If you're thinking about a rocker or toggle type On/Off Switch... consider safety here. A typical "cruise" controller holding circuit will give multiple inputs to disable it. I.E. Braking electrical cut-out switch, cruise button press, or change of throttle position for examples.
So having the throttle manually stuck in WOT may not be a wise choice.
Please make sure your mechanical brakes and brake electrical cut-out switches are working properly at all times.
For more on the safety aspect of working with hall sensor throttles, with information on how, when, and why they work...
As well as importantly showing you how to test voltage and current readings, please read thru this thread first.
Guide to Hall Sensor Throttle operation, testing, and modification. - Electricbike.com Ebike Forum
I recommend that during all testing fully SECURE your bike from moving with the drive wheel free. This is important with all, but with heavier higher powered hub motors that will induce torque jolts... take no chances.
Make sure you understand and respect all the consequences and hazards of working on your bike's throttle input before trying any recommendations.
Remember, there are EXCEPTIONS to everything in the wide world of E-Bikes. In the following thread I'll be speaking in general terms on typical settings and setpoints, and doing a bit of rounding for currents, and voltages ECT.
Also specifically using the data points from my Magic Pie V5 internal controller as examples to illustrate throttle to controller operation. With information that will help you do the same with your specific system.
- On/Off... What's so hard about that?
Your typical hall sensor controller is looking for a throttle input signal of less than 1vdc at the home or off position. Up to WOT (Wide Open Throttle) signal of around 4.2vdc, or in my Magic pie's case, 3.6vdc.
A typical hall sensor throttle will output .8vdc @ Home, up to ~ (around) .9 volts LESS than the Vcc input voltage to the hall sensor when at W.O.T. Often controllers will have a Vcc pad just for the throttle that may output 4.3vdc or so, which is less than a typical 5vdc regulated control output. I've seen some throttles that also incorporated a resistor on the voltage input wire to the throttle's hall sensor that reduces the voltage provided to the hall sensor to a lower amount.
Controllers may also include lock-out safety protection features if it thinks that the throttle signal inputs it is receiving are abnormal, or out of range of valid voltage signals. Possibly caused by an incorrect throttle type being used (I.E. Potentiometer type), damaged throttle, or somebody monkeying around with the throttle signal.
Here is a graphic that illustrates these several points, that one may have to consider depending on your controller.
I recommend you make a chart like this, or at least write down its operating characteristics to give you a clear and straightforward picture of your controller's throttle input requirements and behavior.

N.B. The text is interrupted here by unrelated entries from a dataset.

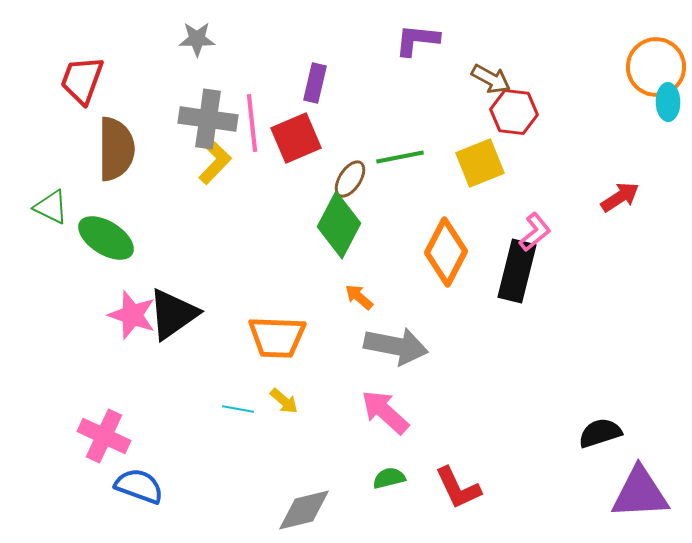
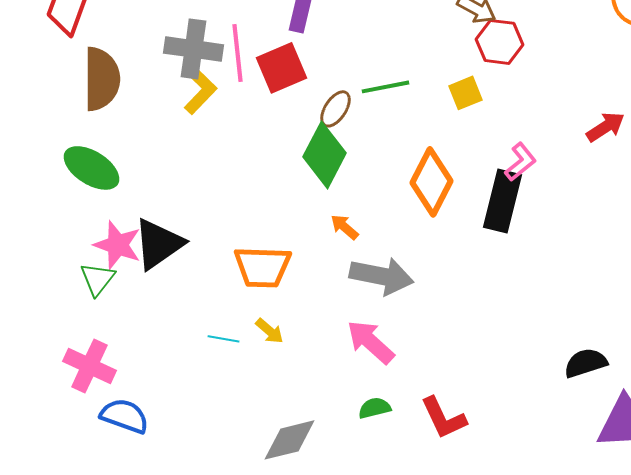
yellow square: (480, 163) -> (466, 93), size x0.7
green triangle: (51, 207) -> (98, 279), moved, turned 42

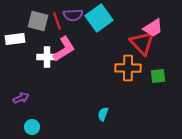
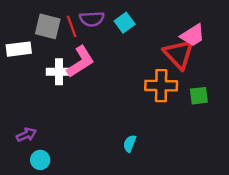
cyan square: (99, 18) -> (125, 23), size x0.6
purple arrow: (21, 98) -> (26, 135), moved

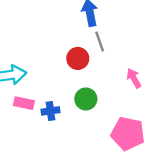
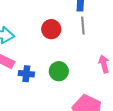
red circle: (78, 58) -> (51, 29), moved

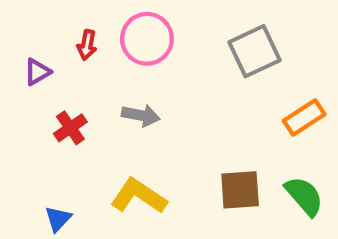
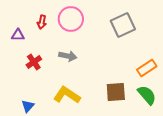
purple triangle: (37, 72) -> (18, 35), turned 32
orange rectangle: (304, 117) -> (147, 68), moved

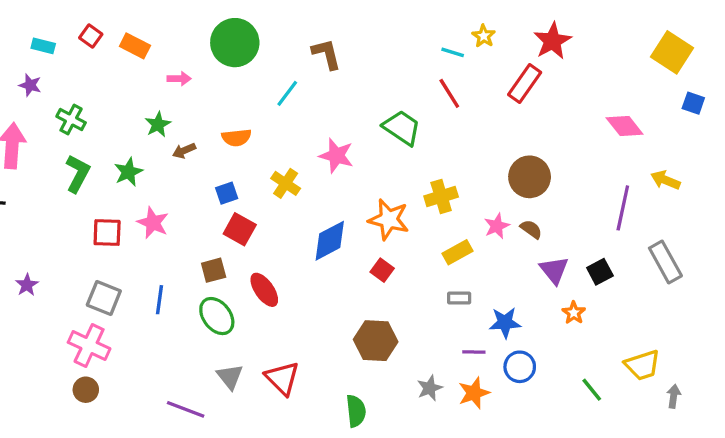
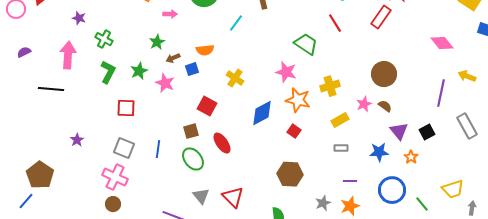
pink star: (336, 156) -> (286, 72), moved
blue square: (227, 193) -> (192, 69), moved
pink star: (153, 223) -> (165, 83), moved
blue star: (505, 323) -> (379, 152), moved
blue circle: (520, 367) -> (392, 190), moved, size x1.4

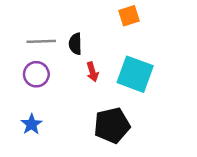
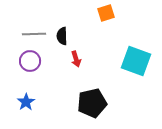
cyan square: (135, 74) -> (136, 61), moved

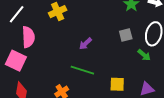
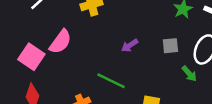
pink semicircle: (28, 37) -> (60, 42), moved, turned 30
purple arrow: (85, 44) -> (130, 45), moved

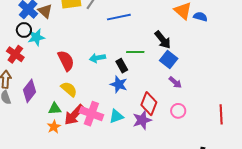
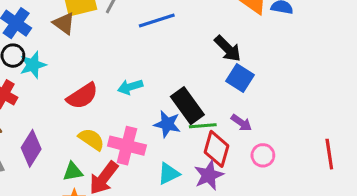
brown triangle: (45, 11) -> (64, 23), moved
green line: (135, 52) -> (203, 126), moved
red semicircle: (66, 61) -> (82, 96), turned 90
black rectangle: (122, 66) -> (187, 106), moved, size x1.6
purple arrow: (175, 82) -> (241, 123), moved
pink cross: (91, 114) -> (127, 146), moved

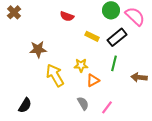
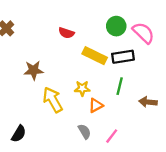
yellow rectangle: (92, 36) -> (95, 56), size x1.5
black rectangle: (117, 37) -> (123, 57), turned 30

Using the single circuit wiring diagram shown further down below as reference and with your normal throttle removed. Use a 200K ohm mini-pot and momentary push button switch (Normally Open) in series between your testing voltage power supply's output and controller's throttle input.
I recommend testing the current draw of this test circuit before use on your system to make sure that the wiring is correct, and no abnormal strain is on your power supply.
Then having your rig secured and testing circuit inline, power up your bike's system, and then your testing circuit's independent power.
From the highest resistance on two of the pot's legs, slowly reduce the resistance to increases the output voltage.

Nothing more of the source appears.